Jóhannes Stefánsson – Fishrot Whistleblower
Jóhannes Stefánsson is a whistleblower who had the worst possible retaliation, attempts on his life. While working for Samherji, Iceland’s largest fishing company, Stefánsson provided evidence showing how Samherji paid millions of dollars to illicitly secure the rights to catch mackerel in Africa. The scandal led to arrests of politicians and business figures in Namibia, and a case against Samherji. The Fishrot scandal has captured the attention of worldwide media, and Stefánsson received the prestigious WIN WIN Gothenburg Sustainability Award in April 2021. The award noted his “great courage and selflessness in his fight against misuse of power and corruption.”
The attempts on Stefánsson’s life have resulted in damage to his body, but he has made “minor improvements.” Stefánsson has been slandered, harassed and threatened, but he is “thankful he is alive.” The Fishrot trial is expected to start at the end of 2022, and Stefánsson will have to testify in Africa. The subjects of Fishrot in Africa and Iceland have been attacking Stefánsson “a lot.” Samherji has continued their attacks on Stefánsson and hired a group of employees who tried to destroy Stefánsson’s reputation. Samherji tried to portray Stefánsson as an alcoholic in order to have him committed to an Icelandic hospital.
Icelandic officials are charging Stefánsson along with Samherji officials even though he was the individual who blew the whistle on the corruption. He has cooperated totally with authorities in a money laundering and bribery case but is not afforded any protection. as there are no real whistleblower protections in Iceland or Africa.
There is no possibility of monetary award for Stefánsson under a whistleblower status. There is no protection offered by Icelandic or African authorities to Stefánsson for his whistleblowing. He truly is The Man in the Arena, “who spends himself in a worthy cause who at the best knows in the end the triumph of high achievement and who at the worst, if he fails, at least fails while daring greatly…”
WNN will be following and reporting on the Fishrot trial in Africa and Iceland scheduled later this year.

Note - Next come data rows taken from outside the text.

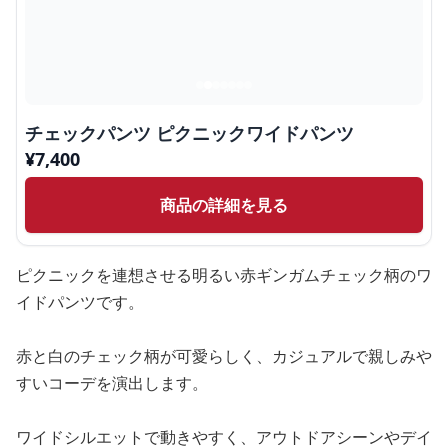
チェックパンツ ピクニックワイドパンツ
¥
7,400
商品の詳細を見る
ピクニックを連想させる明るい赤ギンガムチェック柄のワ
イドパンツです。
赤と白のチェック柄が可愛らしく、カジュアルで親しみや
すいコーデを演出します。
ワイドシルエットで動きやすく、アウトドアシーンやデイ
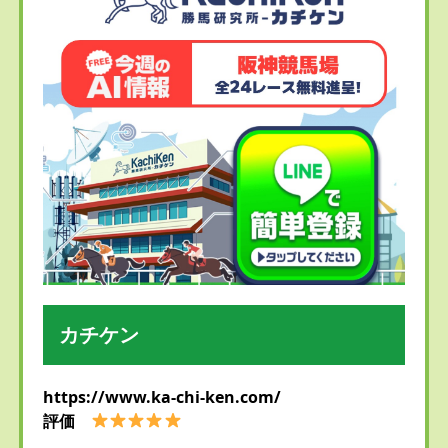
カチケン
https://www.ka-chi-ken.com/
評価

Natalie Mayflower Sours Edwards – FinCEN Whistleblower, Treasury Department
Natalie Mayflower Sours Edwards disclosed Suspicious Activity Reports (SARs) from the U.S. Department of the Treasury, and it made up most of the FinCEN Files, a collection of documents which revealed global corruption around the world. In 2018 Edwards was arrested by the FBI and charged with two criminal counts. Edwards served time in prison and was released on January 24, 2022 with three years’ probation. After her release Edwards noted that “This chapter is officially closed. I will not be silenced anymore. My story will be told.”

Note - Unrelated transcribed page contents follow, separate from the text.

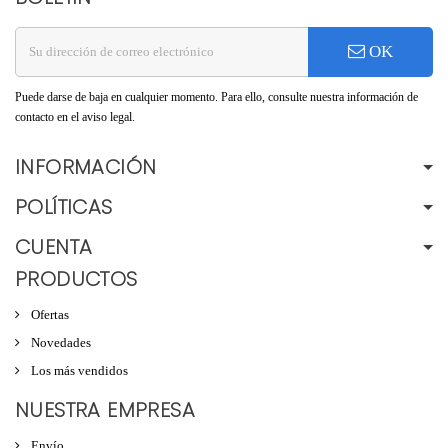
OK
Puede darse de baja en cualquier momento. Para ello, consulte nuestra información de
contacto en el aviso legal.
INFORMACIÓN
POLÍTICAS
CUENTA
PRODUCTOS
Ofertas
Novedades
Los más vendidos
NUESTRA EMPRESA
Envío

Currently, Edwards is not happy. She had asked for whistleblower status as the release of the SARs was under her official capacity under national security. She was the Senior Advisor for the FinCEN division and had every reason to release the SARs files. Congress had provided Congressional request letters that they sent to the FinCEN division, requesting information about Russian interference in the 2016 election. She had seen documentation that noted Russian attempts at infiltration of Treasury and the Executive branch. Senator Chuck Grassley had requested records concerning Uranium One, and Treasury told him they did not have records when Edwards knew that they had. That also fell under her whistleblower disclosures.
It is frustrating and annoying to Edwards that she is called a criminal and not a whistleblower. “Each day is a struggle.” Edwards said. “It is just hard.” Financially, things are difficult as Edwards is still waiting for her retirement disability which is sitting in front of the MSPB.
The release of the FinCEN Files has resulted in journalists revealing dirty money flowing through banks, and politicians have initiated programs to bring money launderers and bad actors to account. Journalists have received awards, whistleblower organizations have mentioned it in fundraising, and the President has extolled the contributions of whistleblowers in fighting worldwide corruption, but nowhere is Edward’s name to be found.
Like The Washington Post noted, Edwards really does feel like the “Forgotten Whistleblower.”